What was the violation, you ask? Many of the users had "prospers.org" listed in their profiles because they post under the same username there and found it worthwhile to note it. Even worse, a few daring souls only had ".org" in their profiles, the most blatant promotional reference to a large fraction of the internet that I've ever seen. The whole process seems inexplicable.

Yet this is just the latest salvo in a protracted information war between Prosper and it's 580k members. Prosper members (especially lenders) want direct and open communication between each other, unfiltered by Prosper. And at each step, Prosper has applied increasing layers of censorship to curb the communication. In some cases, like limiting borrower personal information, it was justified. In situations like the most recent, the rational is opaque to those affected.

In every step of this cat and mouse game, it has been 580k Prosper members again 50 Prosper employees. You moderated the old forum and members moved to prospers.org. Members were using off-Prosper links in posts on the old forum to get around the moderation and you changed to the new forum. Members reply by putting up Google Ads for the prospers.org forums. With every move you make, the community intensifies its efforts and the restrictions you apply move the message further out of your reach.

Any success in censorship you do have appears to be a Pyhrric victory. Prosper stopped discussion about prospers.org on your forum and in your profiles, but you have alienated your customers and pushed the front further out. Are you going to battle via Google Ads and all the random blogs and newspapers too? How will your 50 employees be able to control what 580k members talk about when, as John Gilmore observed, the internet treats censorship as damage and routes around it? In such a battle, the best you can hope for is a stalemate, with the increasingly sterile and barren community as the primary victim for censorship.

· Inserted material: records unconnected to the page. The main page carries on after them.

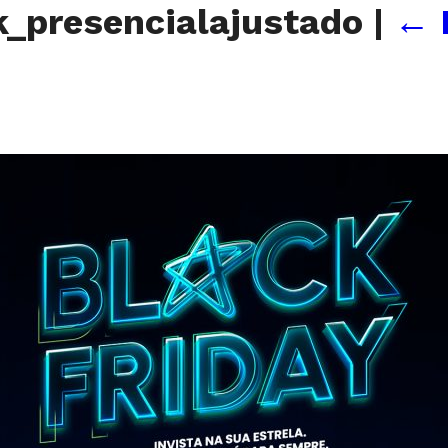
k_presencialajustado
|
←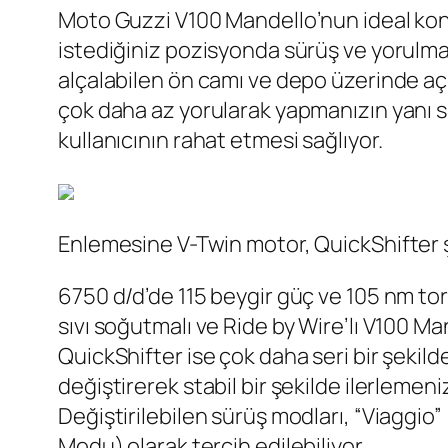
Moto Guzzi V100 Mandello’nun ideal konu
istediğiniz pozisyonda sürüş ve yorulma
alçalabilen ön camı ve depo üzerinde açıl
çok daha az yorularak yapmanızın yanı s
kullanıcının rahat etmesi sağlıyor.
Enlemesine V-Twin motor, QuickShifter
6750 d/d’de 115 beygir güç ve 105 nm tork
sıvı soğutmalı ve Ride by Wire’lı V100 M
QuickShifter ise çok daha seri bir şekilde
değiştirerek stabil bir şekilde ilerleme
Değiştirilebilen sürüş modları, “Viaggi
Modu) olarak tercih edilebiliyor.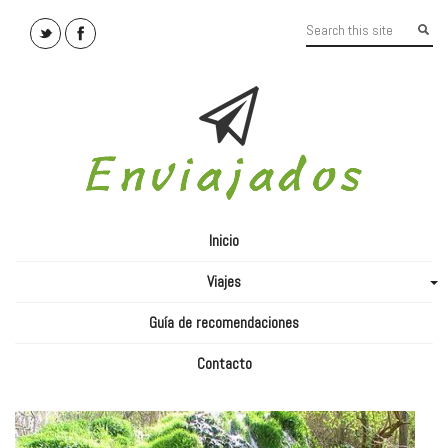
Inicio
Viajes
+
Guía de recomendaciones
Contacto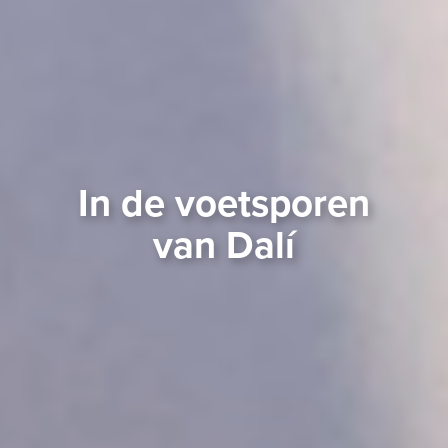
In de voetsporen
van Dalí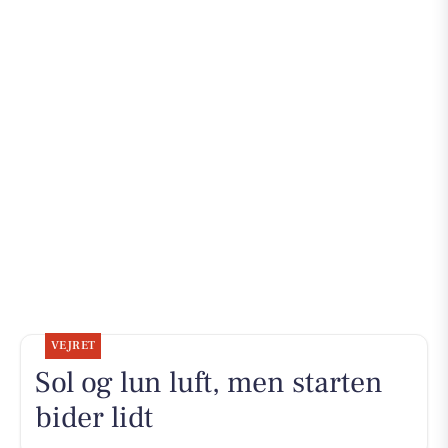
VEJRET
Sol og lun luft, men starten
bider lidt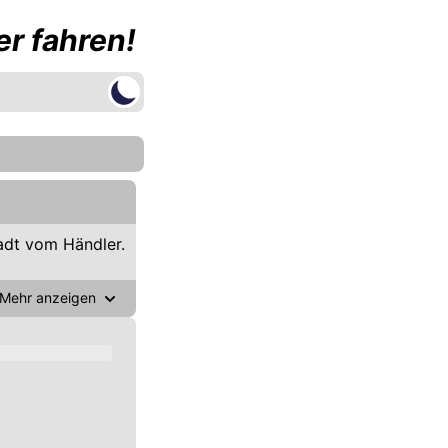
r fahren!
adt vom Händler.
Mehr anzeigen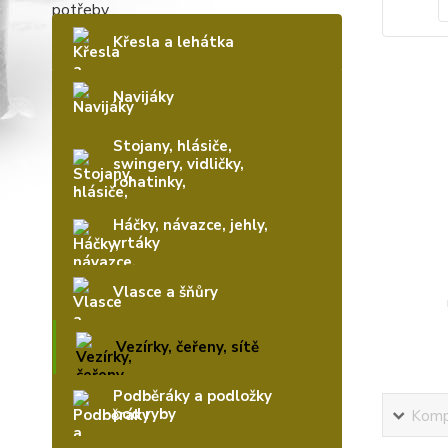
Křesla a lehátka
Navijáky
Stojany, hlásiče,
swingery, vidličky,
rohatinky,
Háčky, návazce, jehly,
vrtáky
Vlasce a šňůry
Vezírky, čeřeny, sítě
Podběráky a podložky
pod ryby
Kompl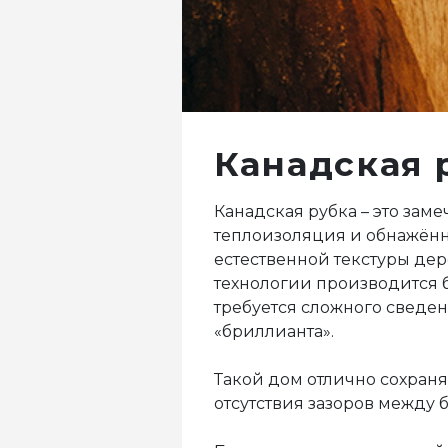
Канадская 
Канадская рубка – это заме
теплоизоляция и обнажённ
естественной текстуры дере
технологии производится б
требуется сложного сведе
«бриллианта».
Такой дом отлично сохраняе
отсутствия зазоров между 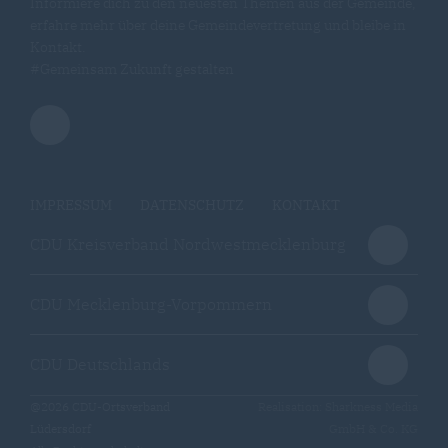
Informiere dich zu den neuesten Themen aus der Gemeinde,
erfahre mehr über deine Gemeindevertretung und bleibe in
Kontakt.
#Gemeinsam Zukunft gestalten
IMPRESSUM
DATENSCHUTZ
KONTAKT
CDU Kreisverband Nordwestmecklenburg
CDU Mecklenburg-Vorpommern
CDU Deutschlands
@2026 CDU-Ortsverband
Realisation: Sharkness Media
Lüdersdorf
GmbH & Co. KG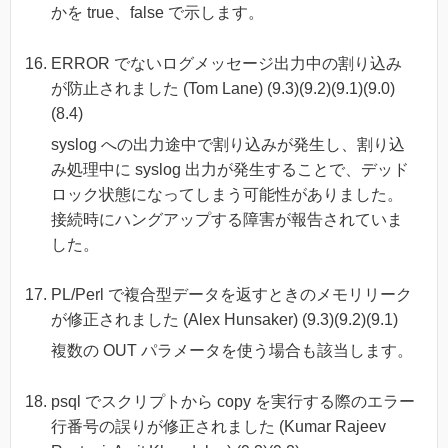
かを true、false で示します。
ERROR でないログメッセージ出力中の割り込み
が防止されました (Tom Lane) (9.3)(9.2)(9.1)(9.0)
(8.4)
syslog への出力途中で割り込みが発生し、割り込
み処理中に syslog 出力が発生することで、デッド
ロック状態になってしまう可能性がありました。
接続時にハングアップする障害が報告されていま
した。
PL/Perl で複合型データを返すときのメモリリーク
が修正されました (Alex Hunsaker) (9.3)(9.2)(9.1)
複数の OUT パラメータを使う場合も該当します。
psql でスクリプトから copy を実行する際のエラー
行番号の誤りが修正されました (Kumar Rajeev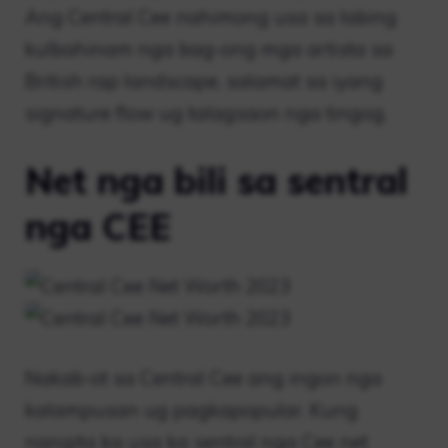
Ang Central Cee nahimong usa sa labing
kulbahinam nga bag-ong mga artista sa
British rap landscape, salamat sa iyang
signature flow ug talagsaon nga tingog.
Net nga bili sa sentral
nga CEE
Nakab-ot sa Central Cee ang ingon nga
kalampusan ug pagkapopular. Kung
nangita ka usa ka sentral nga Cee net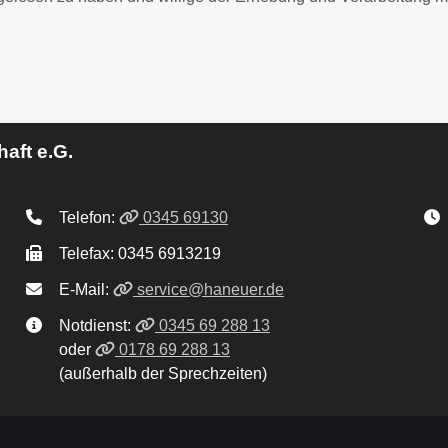
aft e.G.
Telefon:
0345 69130
Telefax: 0345 6913219
E-Mail:
service@haneuer.de
Notdienst:
0345 69 288 13
oder
0178 69 288 13
(außerhalb der Sprechzeiten)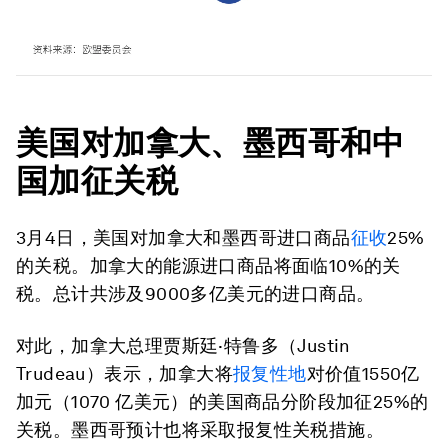
美国对加拿大、墨西哥和中
国加征关税
3月4日，美国对加拿大和墨西哥进口商品
征收
25%
的关税。加拿大的能源进口商品将面临10%的关
税。总计共涉及9000多亿美元的进口商品。
对此，加拿大总理贾斯廷·特鲁多（Justin
Trudeau）表示，加拿大将
报复性地
对价值1550亿
加元（1070 亿美元）的美国商品分阶段加征25%的
关税。墨西哥预计也将采取报复性关税措施。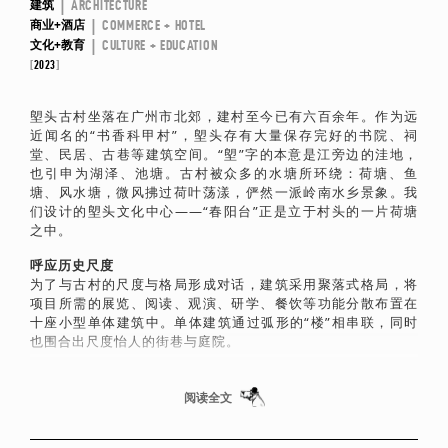
|
建筑
ARCHITECTURE
|
商业+酒店
COMMERCE + HOTEL
|
文化+教育
CULTURE + EDUCATION
2023
塱头古村坐落在广州市北郊，建村至今已有六百余年。作为远
近闻名的“书香科甲村”，塱头存有大量保存完好的书院、祠
堂、民居、古巷等建筑空间。“塱”字的本意是江旁边的洼地，
也引申为湖泽、池塘。古村被众多的水塘所环绕：荷塘、鱼
塘、风水塘，微风拂过荷叶荡漾，俨然一派岭南水乡景象。我
们设计的塱头文化中心——“春阳台”正是立于村头的一片荷塘
之中。
呼应历史尺度
为了与古村的尺度与格局形成对话，建筑采用聚落式格局，将
项目所需的展览、阅读、观演、研学、餐饮等功能分散布置在
十座小型单体建筑中。单体建筑通过弧形的“楼”相串联，同时
也围合出尺度怡人的街巷与庭院。
融入自然景致
我们在建筑屋面设置了近三十组不同尺寸的种植池，其中茂盛
阅读全文
的水生植物既是野趣的景观，也降低了建筑能耗。一条架空步
道穿梭于屋面，从这里望去，种植池与下沉水院、周边的天然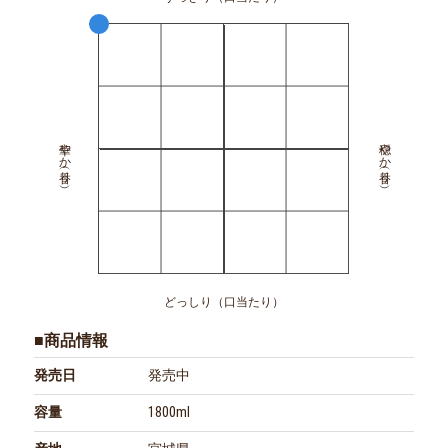
華やか（香り）
穏やか（香り）
どっしり（口当たり）
■商品情報
発売日
発売中
容量
1800ml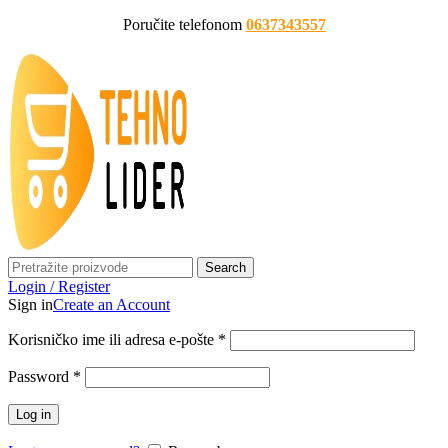
Poručite telefonom
0637343557
Search
Login / Register
Sign in
Create an Account
Korisničko ime ili adresa e-pošte
*
Password
*
Log in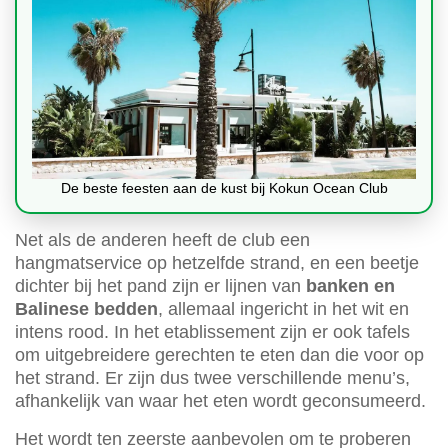
De beste feesten aan de kust bij Kokun Ocean Club
Net als de anderen heeft de club een
hangmatservice op hetzelfde strand, en een beetje
dichter bij het pand zijn er lijnen van
banken en
Balinese bedden
, allemaal ingericht in het wit en
intens rood. In het etablissement zijn er ook tafels
om uitgebreidere gerechten te eten dan die voor op
het strand. Er zijn dus twee verschillende menu’s,
afhankelijk van waar het eten wordt geconsumeerd.
Het wordt ten zeerste aanbevolen om te proberen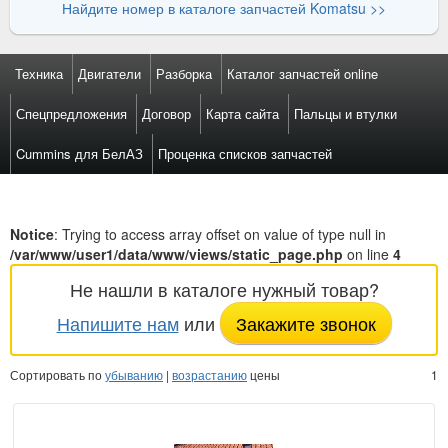
Найдите номер в каталоге запчастей Komatsu >>
Техника
Двигатели
Разборка
Каталог запчастей online
Спецпредложения
Договор
Карта сайта
Пальцы и втулки
Cummins для БелАЗ
Проценка списков запчастей
Notice
: Trying to access array offset on value of type null in
/var/www/user1/data/www/views/static_page.php
on line
4
Не нашли в каталоге нужный товар?
Напишите нам
или
Закажите звонок
Сортировать по
убыванию
|
возрастанию
цены
1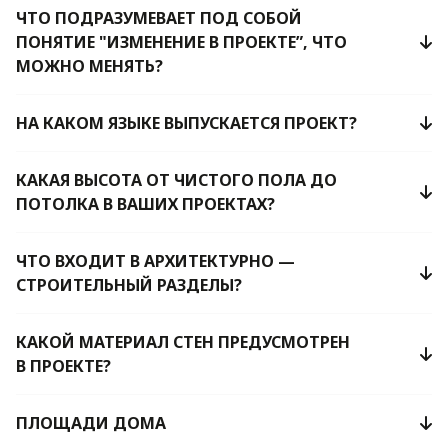
ЧТО ПОДРАЗУМЕВАЕТ ПОД СОБОЙ
ПОНЯТИЕ "ИЗМЕНЕНИЕ В ПРОЕКТЕ”, ЧТО
МОЖНО МЕНЯТЬ?
НА КАКОМ ЯЗЫКЕ ВЫПУСКАЕТСЯ ПРОЕКТ?
КАКАЯ ВЫСОТА ОТ ЧИСТОГО ПОЛА ДО
ПОТОЛКА В ВАШИХ ПРОЕКТАХ?
ЧТО ВХОДИТ В АРХИТЕКТУРНО —
СТРОИТЕЛЬНЫЙ РАЗДЕЛЫ?
КАКОЙ МАТЕРИАЛ СТЕН ПРЕДУСМОТРЕН
В ПРОЕКТЕ?
ПЛОЩАДИ ДОМА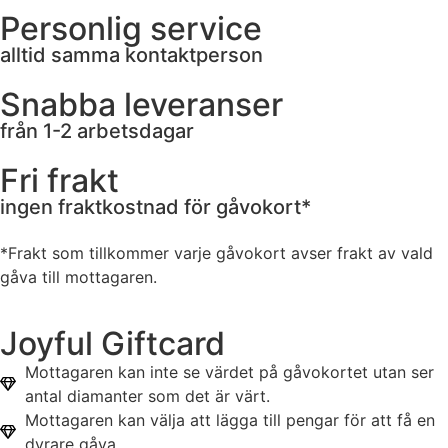
Personlig service
alltid samma kontaktperson
Snabba leveranser
från 1-2 arbetsdagar
Fri frakt
ingen fraktkostnad för gåvokort*
*Frakt som tillkommer varje gåvokort avser frakt av vald
gåva till mottagaren.
Joyful Giftcard
Mottagaren kan inte se värdet på gåvokortet utan ser
antal diamanter som det är värt.
Mottagaren kan välja att lägga till pengar för att få en
dyrare gåva.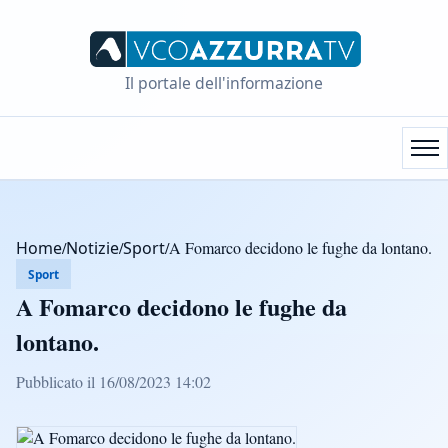
Il portale dell'informazione
Home
/
Notizie
/
Sport
/
A Fomarco decidono le fughe da lontano.
Sport
A Fomarco decidono le fughe da
lontano.
Pubblicato il 16/08/2023 14:02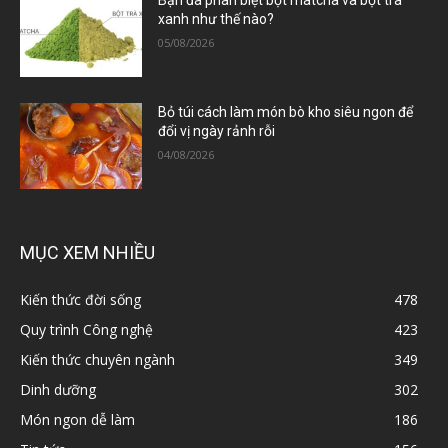
Bạn đã phân biệt bột matcha và bột trà
xanh như thế nào?
05/08/2026
Bỏ túi cách làm món bò kho siêu ngon để
đổi vị ngày rảnh rỗi
04/08/2026
MỤC XEM NHIỀU
Kiến thức đời sống
478
Quy trình Công nghệ
423
Kiến thức chuyên ngành
349
Dinh dưỡng
302
Món ngon dễ làm
186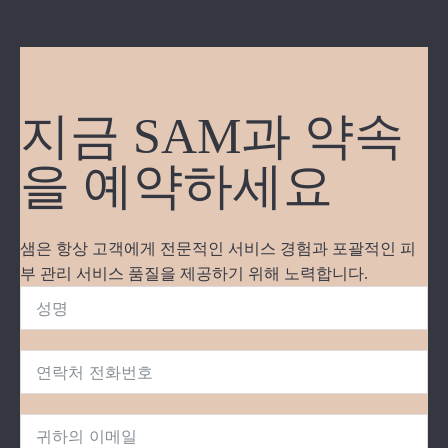
지금 SAM과 약속
을 예약하세요
샘은 항상 고객에게 전문적인 서비스 경험과 포괄적인 피
부 관리 서비스 품질을 제공하기 위해 노력합니다.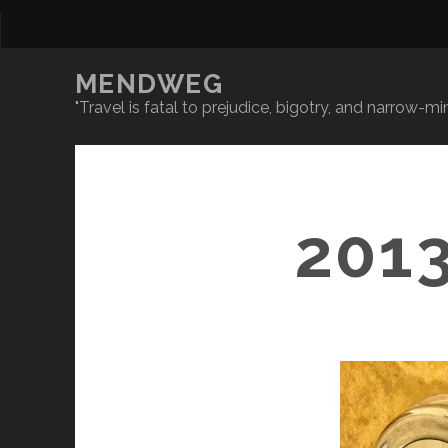
MENDWEG
"Travel is fatal to prejudice, bigotry, and narrow-
201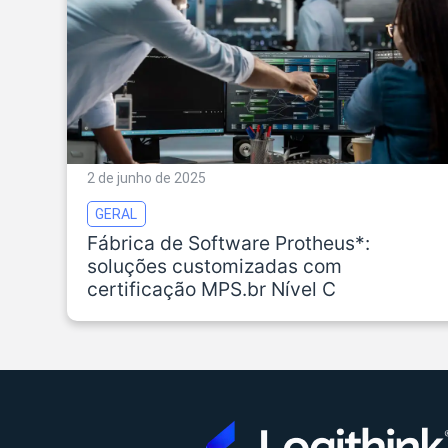
2 de junho de 2025
GERAL
Fábrica de Software Protheus*:
soluções customizadas com
certificação MPS.br Nível C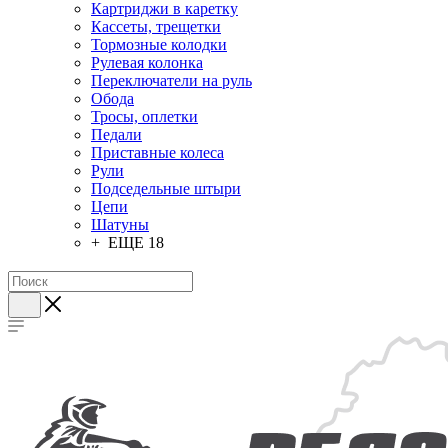
Картриджи в каретку
Кассеты, трещетки
Тормозные колодки
Рулевая колонка
Переключатели на руль
Обода
Тросы, оплетки
Педали
Приставные колеса
Рули
Подседельные штыри
Цепи
Шатуны
+ ЕЩЕ 18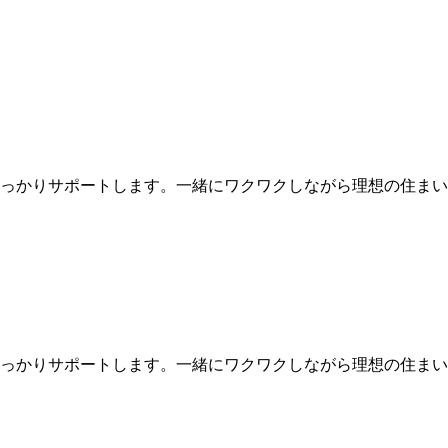
っかりサポートします。一緒にワクワクしながら理想の住まい
っかりサポートします。一緒にワクワクしながら理想の住まい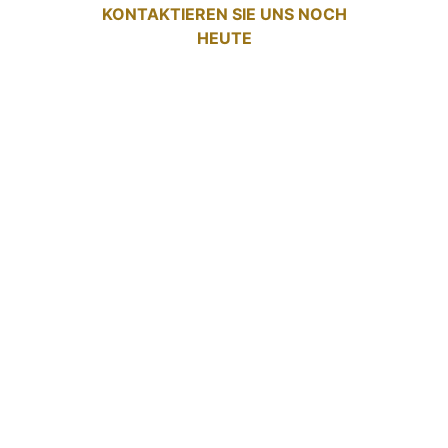
KONTAKTIEREN SIE UNS NOCH
HEUTE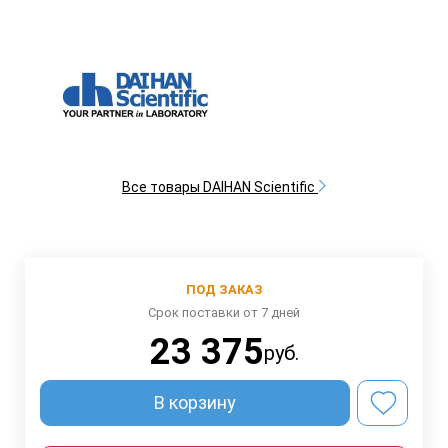
Все товары DAIHAN Scientific
ПОД ЗАКАЗ
Срок поставки от 7 дней
23 375
руб.
В корзину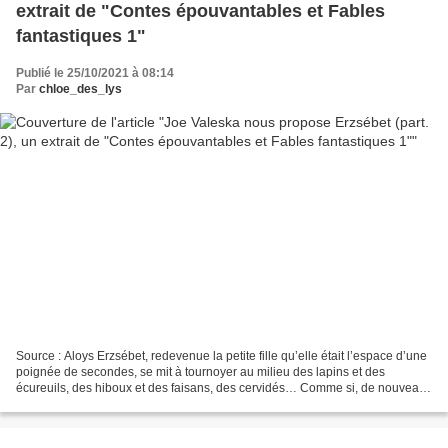
extrait de "Contes épouvantables et Fables
fantastiques 1"
Publié le 25/10/2021 à 08:14
Par
chloe_des_lys
Source : Aloys Erzsébet, redevenue la petite fille qu’elle était l’espace d’une
poignée de secondes, se mit à tournoyer au milieu des lapins et des
écureuils, des hiboux et des faisans, des cervidés… Comme si, de nouveau,
elle était heureuse. Elle voulut...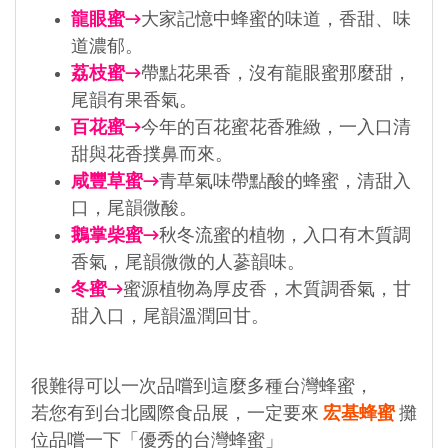
龍眼蜜→
大家記憶中蜂蜜的味道，香甜、味
道濃郁。
荔枝蜜→
帶點花果香，沒有龍眼蜜那麼甜，
尾韻有果香氣。
百花蜜→
今年的百花蜜花香雅緻，一入口清
甜與花香撲鼻而來。
咸豐草蜜→
青草氣味帶點酸的蜂蜜，清甜入
口，尾韻微酸。
鵝掌柴蜜→
秋冬流蜜的植物，入口有木質調
香氣，尾韻微微的人蔘韻味。
冬蜜→
蜜源植物為厚皮香，木質調香氣，甘
甜入口，尾韻溫潤回甘。
很難得可以一次品嚐到這麼多種台灣蜂蜜，
若您有到台北國際食品展，一定要來
宏基蜂蜜
攤
位品嚐一下「優秀的台灣蜂蜜」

Both sides seem weary, and the only way out is to increase understanding. Anything less, and both sides lose. You read our blogs, our forums posts, and our customer feedback e-mails so you know what the crowds are thinking. So I ask (dare I say beg?) you Prosper, please help us understand your thinking. You're not acting like the threat to the power elite that you claim, but instead acting like the old guard. You look to be adopting techniques used by the power elites and are building a large cathedral in the process. Please, explain what you're thinking to us as partners instead of bank customers, for we are all tired of banking customer service. There is a community out here waiting to understand why you found the increasingly harsh censorship necessary and hoping that there's a way out of the protracted stand-off.

5 comments:

Anonymous said...

Good grief! Another day, another Prosper forum drama-bomb.

If these lenders took just half the time they spend bellyaching about the forums, and spent it figuring out how to make better loans, maybe they wouldn't have so much to complain about.

Less forum bellyaching ... more talking moneymaking.

Mike said...

Yeah, yeah.

I'll be getting back to the financial analysis starting tomorrow.

Anonymous said...

Anonymous, why don't you stand up and say who you really are instead of hiding behind "anonymous".

Mike, thanks for your post. Every time I think things are going to start looking up for Prosper, they do something else that is just stupid.

Anonymous said...

I'm not anybody you know. I don't post on the forums, and I don't have a blog.

I'm just a relatively new (6 months) Prosper lender looking for ideas on better lending.

Some of the Prosper blogs are occasionally good for that, but the Prosper forums are just for people moaning about how much they are losing on their D, E, and HR loans, and how it's everyone's fault but their own. That and complaining about the forums themselves.

Anonymous said...

The funny thing is, I think I've come up with a system of lending where I could make a decent return without too much effort. Unfortunately, I am seriously questioning Prosper's ability to stay in business long enough for me to see the results of that so I stopped lending. If Prosper would spend time actually improving the site instead of driving away customers, I might have more faith in their site.

Good luck with your lending, anonymous.